Assignment: The entries should be restated word for word.

(Saved data entries)
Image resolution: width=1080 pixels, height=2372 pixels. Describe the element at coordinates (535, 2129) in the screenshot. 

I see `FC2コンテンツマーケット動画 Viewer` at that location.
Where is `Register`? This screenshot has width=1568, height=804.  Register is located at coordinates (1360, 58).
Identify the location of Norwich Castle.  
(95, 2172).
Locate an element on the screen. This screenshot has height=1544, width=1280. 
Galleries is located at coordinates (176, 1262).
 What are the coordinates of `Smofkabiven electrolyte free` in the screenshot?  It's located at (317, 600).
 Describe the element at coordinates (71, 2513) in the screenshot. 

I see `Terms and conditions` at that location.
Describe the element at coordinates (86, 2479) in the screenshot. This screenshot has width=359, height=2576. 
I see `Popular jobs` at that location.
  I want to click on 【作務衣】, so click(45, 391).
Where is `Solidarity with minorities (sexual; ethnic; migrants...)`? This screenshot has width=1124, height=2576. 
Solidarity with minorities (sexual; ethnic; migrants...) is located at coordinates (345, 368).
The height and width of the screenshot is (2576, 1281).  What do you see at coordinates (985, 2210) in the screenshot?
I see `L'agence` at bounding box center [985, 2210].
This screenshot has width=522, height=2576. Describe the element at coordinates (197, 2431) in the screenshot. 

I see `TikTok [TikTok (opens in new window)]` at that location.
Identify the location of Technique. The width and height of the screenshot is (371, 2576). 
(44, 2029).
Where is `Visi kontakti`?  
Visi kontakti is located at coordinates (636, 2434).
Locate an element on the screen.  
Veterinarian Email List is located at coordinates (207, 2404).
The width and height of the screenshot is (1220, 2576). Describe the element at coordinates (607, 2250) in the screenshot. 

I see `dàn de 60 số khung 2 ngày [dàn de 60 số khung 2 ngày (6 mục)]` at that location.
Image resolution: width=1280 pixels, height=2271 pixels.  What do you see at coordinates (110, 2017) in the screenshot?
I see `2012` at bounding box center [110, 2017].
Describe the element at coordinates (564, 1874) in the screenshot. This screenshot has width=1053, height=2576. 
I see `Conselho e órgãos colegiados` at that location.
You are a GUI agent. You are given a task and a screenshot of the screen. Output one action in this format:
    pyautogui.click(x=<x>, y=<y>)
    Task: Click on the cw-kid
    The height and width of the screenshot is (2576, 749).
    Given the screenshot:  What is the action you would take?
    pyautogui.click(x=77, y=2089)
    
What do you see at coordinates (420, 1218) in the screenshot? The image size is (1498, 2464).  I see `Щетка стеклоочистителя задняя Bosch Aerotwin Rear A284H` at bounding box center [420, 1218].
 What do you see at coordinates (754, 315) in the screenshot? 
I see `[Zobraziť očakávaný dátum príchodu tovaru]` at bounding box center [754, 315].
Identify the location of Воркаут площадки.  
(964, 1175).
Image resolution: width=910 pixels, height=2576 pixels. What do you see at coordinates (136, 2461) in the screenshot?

Answer space:
Image resolution: width=1080 pixels, height=2372 pixels. Describe the element at coordinates (535, 2129) in the screenshot. 

I see `FC2コンテンツマーケット動画 Viewer` at that location.
Where is `Register`? This screenshot has width=1568, height=804.  Register is located at coordinates (1360, 58).
Identify the location of Norwich Castle.  
(95, 2172).
Locate an element on the screen. This screenshot has height=1544, width=1280. 
Galleries is located at coordinates (176, 1262).
 What are the coordinates of `Smofkabiven electrolyte free` in the screenshot?  It's located at (317, 600).
 Describe the element at coordinates (71, 2513) in the screenshot. 

I see `Terms and conditions` at that location.
Describe the element at coordinates (86, 2479) in the screenshot. This screenshot has width=359, height=2576. 
I see `Popular jobs` at that location.
  I want to click on 【作務衣】, so click(45, 391).
Where is `Solidarity with minorities (sexual; ethnic; migrants...)`? This screenshot has width=1124, height=2576. 
Solidarity with minorities (sexual; ethnic; migrants...) is located at coordinates (345, 368).
The height and width of the screenshot is (2576, 1281).  What do you see at coordinates (985, 2210) in the screenshot?
I see `L'agence` at bounding box center [985, 2210].
This screenshot has width=522, height=2576. Describe the element at coordinates (197, 2431) in the screenshot. 

I see `TikTok [TikTok (opens in new window)]` at that location.
Identify the location of Technique. The width and height of the screenshot is (371, 2576). 
(44, 2029).
Where is `Visi kontakti`?  
Visi kontakti is located at coordinates (636, 2434).
Locate an element on the screen.  
Veterinarian Email List is located at coordinates (207, 2404).
The width and height of the screenshot is (1220, 2576). Describe the element at coordinates (607, 2250) in the screenshot. 

I see `dàn de 60 số khung 2 ngày [dàn de 60 số khung 2 ngày (6 mục)]` at that location.
Image resolution: width=1280 pixels, height=2271 pixels.  What do you see at coordinates (110, 2017) in the screenshot?
I see `2012` at bounding box center [110, 2017].
Describe the element at coordinates (564, 1874) in the screenshot. This screenshot has width=1053, height=2576. 
I see `Conselho e órgãos colegiados` at that location.
You are a GUI agent. You are given a task and a screenshot of the screen. Output one action in this format:
    pyautogui.click(x=<x>, y=<y>)
    Task: Click on the cw-kid
    The height and width of the screenshot is (2576, 749).
    Given the screenshot:  What is the action you would take?
    pyautogui.click(x=77, y=2089)
    
What do you see at coordinates (420, 1218) in the screenshot? The image size is (1498, 2464).  I see `Щетка стеклоочистителя задняя Bosch Aerotwin Rear A284H` at bounding box center [420, 1218].
 What do you see at coordinates (754, 315) in the screenshot? 
I see `[Zobraziť očakávaný dátum príchodu tovaru]` at bounding box center [754, 315].
Identify the location of Воркаут площадки.  
(964, 1175).
Image resolution: width=910 pixels, height=2576 pixels. What do you see at coordinates (136, 2461) in the screenshot?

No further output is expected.